Surprisingly, about 7 years ago at our seasonal Kickoff event Ski School Management presented a cost breakdown that showed NET PROFIT of 54.6% of gross school revenue.Yes, you have to read the quarterly report to get the real numbers and how much they make from the ski school.
Considering that the typical S & P 500 company is happy with 10% net profit, this raises a number of issues:
1. Would competition, like that found in Europe, increase instructor pay, the number of instructors and the number of lessons while reducing lesson costs and normalizing profit margins?
2. Would a greater number of lessons at a lower price increase mountain safety, make skiing more accessible and increase total revenue to the USFS?
3. Why hasn't the USFS utilized its regulatory powers agreed to in the Ski Area Term Special Use Permits to "Regulating Services and Rates. The Forest Service shall have the authority to check and regulate the adequacy and type of
services provided the public and to require that such services conform to satisfactory standards. The holder may be required to
furnish a schedule of prices for sales and services authorized by the permit.

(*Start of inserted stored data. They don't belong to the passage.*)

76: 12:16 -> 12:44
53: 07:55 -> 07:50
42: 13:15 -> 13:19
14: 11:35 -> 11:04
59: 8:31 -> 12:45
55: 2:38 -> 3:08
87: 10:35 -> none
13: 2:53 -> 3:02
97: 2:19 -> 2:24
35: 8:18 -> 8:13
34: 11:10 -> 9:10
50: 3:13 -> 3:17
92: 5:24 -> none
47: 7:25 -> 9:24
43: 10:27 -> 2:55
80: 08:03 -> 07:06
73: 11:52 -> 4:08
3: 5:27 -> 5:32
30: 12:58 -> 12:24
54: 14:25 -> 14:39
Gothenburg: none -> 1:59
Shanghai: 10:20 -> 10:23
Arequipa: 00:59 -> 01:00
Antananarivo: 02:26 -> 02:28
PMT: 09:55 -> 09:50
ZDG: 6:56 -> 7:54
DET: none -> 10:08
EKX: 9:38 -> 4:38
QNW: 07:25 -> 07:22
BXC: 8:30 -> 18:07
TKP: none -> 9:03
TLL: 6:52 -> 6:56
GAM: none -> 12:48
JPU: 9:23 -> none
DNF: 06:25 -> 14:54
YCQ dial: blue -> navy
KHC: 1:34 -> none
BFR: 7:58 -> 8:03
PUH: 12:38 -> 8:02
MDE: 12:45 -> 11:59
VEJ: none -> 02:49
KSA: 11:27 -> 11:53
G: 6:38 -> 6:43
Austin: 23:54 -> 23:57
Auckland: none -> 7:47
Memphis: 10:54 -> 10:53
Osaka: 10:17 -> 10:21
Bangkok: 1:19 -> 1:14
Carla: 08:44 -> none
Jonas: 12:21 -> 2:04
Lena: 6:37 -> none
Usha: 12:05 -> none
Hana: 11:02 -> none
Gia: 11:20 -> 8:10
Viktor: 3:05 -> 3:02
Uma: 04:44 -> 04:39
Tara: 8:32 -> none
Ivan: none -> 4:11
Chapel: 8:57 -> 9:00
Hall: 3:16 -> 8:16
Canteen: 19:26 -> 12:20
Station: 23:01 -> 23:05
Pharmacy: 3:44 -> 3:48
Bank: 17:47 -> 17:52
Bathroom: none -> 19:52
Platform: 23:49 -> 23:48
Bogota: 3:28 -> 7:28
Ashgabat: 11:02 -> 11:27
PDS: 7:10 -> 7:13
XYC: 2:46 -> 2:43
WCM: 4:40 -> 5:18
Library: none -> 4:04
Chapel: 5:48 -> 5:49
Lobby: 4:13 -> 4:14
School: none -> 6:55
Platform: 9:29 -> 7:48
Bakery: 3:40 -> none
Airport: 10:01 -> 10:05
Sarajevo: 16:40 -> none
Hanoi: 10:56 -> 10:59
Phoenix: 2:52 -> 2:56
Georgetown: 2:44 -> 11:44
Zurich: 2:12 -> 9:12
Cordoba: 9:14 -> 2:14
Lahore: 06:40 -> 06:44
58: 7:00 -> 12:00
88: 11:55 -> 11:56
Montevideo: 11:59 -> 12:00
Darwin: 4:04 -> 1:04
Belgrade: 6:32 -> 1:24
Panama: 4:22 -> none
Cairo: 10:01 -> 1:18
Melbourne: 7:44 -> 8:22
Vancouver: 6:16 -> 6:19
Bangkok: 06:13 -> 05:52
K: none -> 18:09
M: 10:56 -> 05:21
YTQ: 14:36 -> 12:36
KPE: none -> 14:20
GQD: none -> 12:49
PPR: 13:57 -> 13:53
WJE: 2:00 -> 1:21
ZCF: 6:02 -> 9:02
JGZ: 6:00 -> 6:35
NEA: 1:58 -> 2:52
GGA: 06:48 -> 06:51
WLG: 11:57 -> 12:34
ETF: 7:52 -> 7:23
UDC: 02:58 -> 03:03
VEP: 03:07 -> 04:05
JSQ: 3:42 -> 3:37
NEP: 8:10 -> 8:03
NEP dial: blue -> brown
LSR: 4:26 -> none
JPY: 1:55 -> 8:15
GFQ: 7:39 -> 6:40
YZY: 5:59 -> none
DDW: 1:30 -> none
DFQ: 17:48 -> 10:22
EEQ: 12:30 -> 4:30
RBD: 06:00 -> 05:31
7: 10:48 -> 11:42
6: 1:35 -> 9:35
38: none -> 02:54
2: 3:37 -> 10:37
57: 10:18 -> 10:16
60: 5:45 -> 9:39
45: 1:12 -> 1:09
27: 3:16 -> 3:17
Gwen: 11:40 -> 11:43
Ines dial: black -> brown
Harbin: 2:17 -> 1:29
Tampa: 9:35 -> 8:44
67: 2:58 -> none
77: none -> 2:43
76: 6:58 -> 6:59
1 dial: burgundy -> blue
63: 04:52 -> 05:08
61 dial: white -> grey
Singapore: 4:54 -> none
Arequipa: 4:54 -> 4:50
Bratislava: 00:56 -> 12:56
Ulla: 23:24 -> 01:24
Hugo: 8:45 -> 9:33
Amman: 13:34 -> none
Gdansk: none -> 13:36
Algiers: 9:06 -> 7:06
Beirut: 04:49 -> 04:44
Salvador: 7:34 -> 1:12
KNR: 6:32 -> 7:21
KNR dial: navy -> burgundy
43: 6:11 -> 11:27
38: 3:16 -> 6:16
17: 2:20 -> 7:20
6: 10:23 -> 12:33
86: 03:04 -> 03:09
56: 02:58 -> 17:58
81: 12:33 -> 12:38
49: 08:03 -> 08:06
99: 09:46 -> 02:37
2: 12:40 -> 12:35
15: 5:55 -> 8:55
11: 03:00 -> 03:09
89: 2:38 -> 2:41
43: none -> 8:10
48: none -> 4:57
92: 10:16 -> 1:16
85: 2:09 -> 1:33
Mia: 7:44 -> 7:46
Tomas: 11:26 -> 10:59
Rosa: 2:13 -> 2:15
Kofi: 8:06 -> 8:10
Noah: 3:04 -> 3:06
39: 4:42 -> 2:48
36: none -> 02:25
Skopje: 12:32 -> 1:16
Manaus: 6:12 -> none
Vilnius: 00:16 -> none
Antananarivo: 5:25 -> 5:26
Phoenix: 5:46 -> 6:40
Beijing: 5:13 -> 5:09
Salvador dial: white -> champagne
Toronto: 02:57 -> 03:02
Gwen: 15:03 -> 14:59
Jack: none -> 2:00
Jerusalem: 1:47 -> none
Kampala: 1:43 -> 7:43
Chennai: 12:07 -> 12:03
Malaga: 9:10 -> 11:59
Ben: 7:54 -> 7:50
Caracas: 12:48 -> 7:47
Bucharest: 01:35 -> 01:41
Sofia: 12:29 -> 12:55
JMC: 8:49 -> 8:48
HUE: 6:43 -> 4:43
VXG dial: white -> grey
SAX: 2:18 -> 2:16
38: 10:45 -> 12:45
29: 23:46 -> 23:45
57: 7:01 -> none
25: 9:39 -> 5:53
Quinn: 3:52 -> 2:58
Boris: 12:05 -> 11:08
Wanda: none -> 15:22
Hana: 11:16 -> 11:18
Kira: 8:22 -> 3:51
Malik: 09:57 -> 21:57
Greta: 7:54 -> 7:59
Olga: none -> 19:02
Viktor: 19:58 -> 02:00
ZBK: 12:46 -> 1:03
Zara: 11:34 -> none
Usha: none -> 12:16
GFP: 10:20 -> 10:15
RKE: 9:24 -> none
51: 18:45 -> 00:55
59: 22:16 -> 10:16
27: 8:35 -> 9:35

Such prices and services may be regulated by the
Forest Service: Provided, that the holder shall not be required to charge prices significantly different than those charged by
comparable or competing enterprises." Alternatively, if the USFS doesn't have the resources to properly regulate the monopolies they have created, why haven't they simply issued additional "non-exclusive" permits for competing ski schools or even exercised their power to "
Revocation and Suspension. The Forest Service may suspend or revoke this permit in whole or part...At the discretion of the authorized officer for specific and compelling reasons in the public interest."